**REQUIRED WORK**
In the entries below, the lines from the one with "جزء وترك عاصمتها تحت رحمة" through the one with "匿名様 男性 34歳 腰痛 名古屋市天白区在住" are to be copied exactly; both ends count.

————

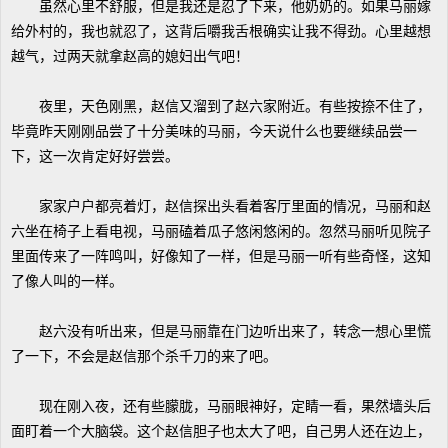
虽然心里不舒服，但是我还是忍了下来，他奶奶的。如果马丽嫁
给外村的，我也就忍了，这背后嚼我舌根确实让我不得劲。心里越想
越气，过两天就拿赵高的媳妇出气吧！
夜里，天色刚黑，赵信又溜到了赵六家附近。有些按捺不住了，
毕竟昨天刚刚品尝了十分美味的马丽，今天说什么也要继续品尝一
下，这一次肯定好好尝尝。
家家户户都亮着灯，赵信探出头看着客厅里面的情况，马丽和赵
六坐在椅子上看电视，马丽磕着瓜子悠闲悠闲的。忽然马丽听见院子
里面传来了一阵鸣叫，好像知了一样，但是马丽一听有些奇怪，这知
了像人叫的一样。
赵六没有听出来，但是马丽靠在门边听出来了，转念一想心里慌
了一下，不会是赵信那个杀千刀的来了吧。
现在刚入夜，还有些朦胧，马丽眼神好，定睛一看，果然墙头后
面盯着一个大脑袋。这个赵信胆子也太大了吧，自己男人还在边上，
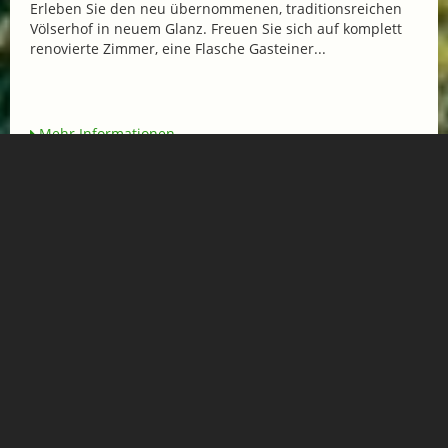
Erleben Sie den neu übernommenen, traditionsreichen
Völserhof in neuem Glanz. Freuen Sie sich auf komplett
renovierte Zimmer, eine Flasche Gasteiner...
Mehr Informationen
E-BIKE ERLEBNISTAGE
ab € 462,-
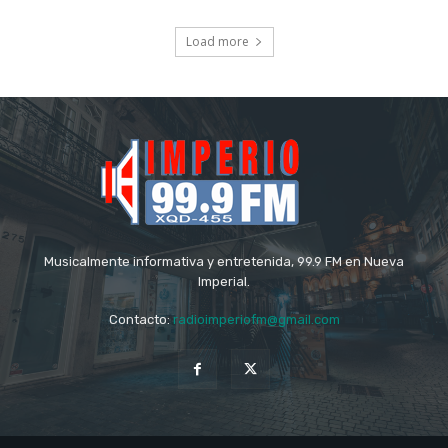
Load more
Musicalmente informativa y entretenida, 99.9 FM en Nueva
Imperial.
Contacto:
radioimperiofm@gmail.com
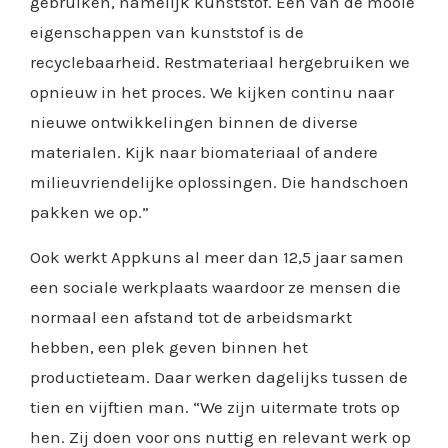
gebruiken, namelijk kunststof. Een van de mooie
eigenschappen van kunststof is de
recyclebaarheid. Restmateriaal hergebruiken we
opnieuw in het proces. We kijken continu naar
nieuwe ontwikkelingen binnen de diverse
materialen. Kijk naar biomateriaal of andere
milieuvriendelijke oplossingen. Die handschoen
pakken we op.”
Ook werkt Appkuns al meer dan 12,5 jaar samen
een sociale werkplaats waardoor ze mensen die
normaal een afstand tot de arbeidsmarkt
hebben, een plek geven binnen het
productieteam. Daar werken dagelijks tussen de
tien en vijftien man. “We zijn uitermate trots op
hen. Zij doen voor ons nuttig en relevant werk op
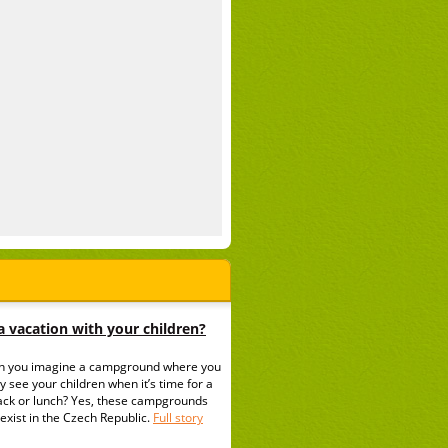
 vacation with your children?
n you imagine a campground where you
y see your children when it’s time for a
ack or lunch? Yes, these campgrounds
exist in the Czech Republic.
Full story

————

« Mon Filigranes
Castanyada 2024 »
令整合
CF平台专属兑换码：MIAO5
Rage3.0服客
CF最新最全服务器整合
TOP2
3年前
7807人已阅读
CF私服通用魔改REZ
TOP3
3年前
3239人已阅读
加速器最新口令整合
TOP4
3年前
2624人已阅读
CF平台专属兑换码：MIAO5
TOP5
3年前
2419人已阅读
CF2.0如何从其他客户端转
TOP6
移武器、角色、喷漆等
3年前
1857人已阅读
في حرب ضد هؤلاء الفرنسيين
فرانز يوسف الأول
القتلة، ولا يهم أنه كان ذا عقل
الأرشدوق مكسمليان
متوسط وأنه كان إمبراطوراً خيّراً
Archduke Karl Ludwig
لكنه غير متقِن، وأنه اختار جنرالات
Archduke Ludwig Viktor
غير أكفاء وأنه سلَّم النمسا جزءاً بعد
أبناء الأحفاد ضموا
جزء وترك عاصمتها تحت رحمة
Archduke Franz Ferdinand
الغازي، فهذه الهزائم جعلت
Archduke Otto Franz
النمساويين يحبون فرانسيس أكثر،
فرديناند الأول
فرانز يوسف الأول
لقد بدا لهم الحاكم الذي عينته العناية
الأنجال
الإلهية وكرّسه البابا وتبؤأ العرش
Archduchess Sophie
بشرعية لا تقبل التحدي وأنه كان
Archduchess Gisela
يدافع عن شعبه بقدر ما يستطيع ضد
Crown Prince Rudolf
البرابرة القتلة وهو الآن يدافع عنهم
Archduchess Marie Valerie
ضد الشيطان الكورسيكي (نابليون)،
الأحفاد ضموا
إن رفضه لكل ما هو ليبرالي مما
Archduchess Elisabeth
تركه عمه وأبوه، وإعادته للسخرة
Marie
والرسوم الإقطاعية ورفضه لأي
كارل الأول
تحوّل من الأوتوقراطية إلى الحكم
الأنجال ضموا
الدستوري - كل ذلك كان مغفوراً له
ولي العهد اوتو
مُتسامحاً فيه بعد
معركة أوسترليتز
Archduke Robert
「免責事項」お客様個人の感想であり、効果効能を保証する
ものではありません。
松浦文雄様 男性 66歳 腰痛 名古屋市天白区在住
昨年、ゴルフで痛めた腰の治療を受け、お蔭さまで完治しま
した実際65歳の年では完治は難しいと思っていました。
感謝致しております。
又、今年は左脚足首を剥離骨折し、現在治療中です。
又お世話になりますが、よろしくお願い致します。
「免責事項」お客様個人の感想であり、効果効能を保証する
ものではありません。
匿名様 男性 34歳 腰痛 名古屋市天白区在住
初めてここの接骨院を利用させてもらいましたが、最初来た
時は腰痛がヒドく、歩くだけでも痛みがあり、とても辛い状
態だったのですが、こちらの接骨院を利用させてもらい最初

————

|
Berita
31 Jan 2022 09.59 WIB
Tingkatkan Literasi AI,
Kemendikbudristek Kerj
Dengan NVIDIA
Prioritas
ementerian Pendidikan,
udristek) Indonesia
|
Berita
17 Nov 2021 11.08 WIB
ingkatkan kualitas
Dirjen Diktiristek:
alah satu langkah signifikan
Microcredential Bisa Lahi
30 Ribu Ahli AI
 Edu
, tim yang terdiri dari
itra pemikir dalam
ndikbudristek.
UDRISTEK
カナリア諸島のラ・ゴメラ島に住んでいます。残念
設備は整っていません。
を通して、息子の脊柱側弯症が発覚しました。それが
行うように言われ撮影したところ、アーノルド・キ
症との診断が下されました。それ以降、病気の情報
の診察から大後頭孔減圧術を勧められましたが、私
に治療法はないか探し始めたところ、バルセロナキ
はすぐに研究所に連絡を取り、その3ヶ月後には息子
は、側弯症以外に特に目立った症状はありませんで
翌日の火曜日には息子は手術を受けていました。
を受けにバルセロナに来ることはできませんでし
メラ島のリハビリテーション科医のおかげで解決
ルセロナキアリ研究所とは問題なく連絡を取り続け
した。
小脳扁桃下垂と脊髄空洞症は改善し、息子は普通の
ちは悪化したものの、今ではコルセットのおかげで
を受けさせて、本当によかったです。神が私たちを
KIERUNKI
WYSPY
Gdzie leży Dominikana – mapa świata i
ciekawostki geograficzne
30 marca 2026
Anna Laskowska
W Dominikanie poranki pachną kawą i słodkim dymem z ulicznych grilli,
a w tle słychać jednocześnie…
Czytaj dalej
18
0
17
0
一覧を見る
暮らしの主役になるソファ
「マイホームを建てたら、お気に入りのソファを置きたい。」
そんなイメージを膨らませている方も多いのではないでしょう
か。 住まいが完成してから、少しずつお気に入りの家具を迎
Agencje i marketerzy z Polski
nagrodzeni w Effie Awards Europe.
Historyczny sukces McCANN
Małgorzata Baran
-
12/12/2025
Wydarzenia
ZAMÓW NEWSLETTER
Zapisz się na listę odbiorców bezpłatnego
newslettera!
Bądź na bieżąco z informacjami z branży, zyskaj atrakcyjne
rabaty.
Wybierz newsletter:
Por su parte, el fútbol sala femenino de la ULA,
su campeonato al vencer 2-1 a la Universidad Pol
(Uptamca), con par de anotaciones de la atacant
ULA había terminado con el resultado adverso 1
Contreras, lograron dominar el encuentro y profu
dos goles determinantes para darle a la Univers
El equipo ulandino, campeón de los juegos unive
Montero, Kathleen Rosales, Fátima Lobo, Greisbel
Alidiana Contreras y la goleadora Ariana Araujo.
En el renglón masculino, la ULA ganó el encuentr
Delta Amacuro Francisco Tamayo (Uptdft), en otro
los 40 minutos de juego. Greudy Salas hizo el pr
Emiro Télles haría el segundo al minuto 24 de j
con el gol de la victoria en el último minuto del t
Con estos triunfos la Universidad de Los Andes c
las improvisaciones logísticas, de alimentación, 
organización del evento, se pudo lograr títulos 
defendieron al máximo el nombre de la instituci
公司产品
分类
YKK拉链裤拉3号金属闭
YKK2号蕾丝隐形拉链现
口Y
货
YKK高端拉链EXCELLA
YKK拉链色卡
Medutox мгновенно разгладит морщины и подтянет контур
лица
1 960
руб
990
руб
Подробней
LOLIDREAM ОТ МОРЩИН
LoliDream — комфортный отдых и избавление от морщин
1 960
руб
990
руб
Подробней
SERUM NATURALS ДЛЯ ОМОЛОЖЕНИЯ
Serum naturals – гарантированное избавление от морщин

————

**YOUR SOLUTION**
جزء وترك عاصمتها تحت رحمة
Archduke Franz Ferdinand
الغازي، فهذه الهزائم جعلت
Archduke Otto Franz
النمساويين يحبون فرانسيس أكثر،
فرديناند الأول
فرانز يوسف الأول
لقد بدا لهم الحاكم الذي عينته العناية
الأنجال
الإلهية وكرّسه البابا وتبؤأ العرش
Archduchess Sophie
بشرعية لا تقبل التحدي وأنه كان
Archduchess Gisela
يدافع عن شعبه بقدر ما يستطيع ضد
Crown Prince Rudolf
البرابرة القتلة وهو الآن يدافع عنهم
Archduchess Marie Valerie
ضد الشيطان الكورسيكي (نابليون)،
الأحفاد ضموا
إن رفضه لكل ما هو ليبرالي مما
Archduchess Elisabeth
تركه عمه وأبوه، وإعادته للسخرة
Marie
والرسوم الإقطاعية ورفضه لأي
كارل الأول
تحوّل من الأوتوقراطية إلى الحكم
الأنجال ضموا
الدستوري - كل ذلك كان مغفوراً له
ولي العهد اوتو
مُتسامحاً فيه بعد
معركة أوسترليتز
Archduke Robert
「免責事項」お客様個人の感想であり、効果効能を保証する
ものではありません。
松浦文雄様 男性 66歳 腰痛 名古屋市天白区在住
昨年、ゴルフで痛めた腰の治療を受け、お蔭さまで完治しま
した実際65歳の年では完治は難しいと思っていました。
感謝致しております。
又、今年は左脚足首を剥離骨折し、現在治療中です。
又お世話になりますが、よろしくお願い致します。
「免責事項」お客様個人の感想であり、効果効能を保証する
ものではありません。
匿名様 男性 34歳 腰痛 名古屋市天白区在住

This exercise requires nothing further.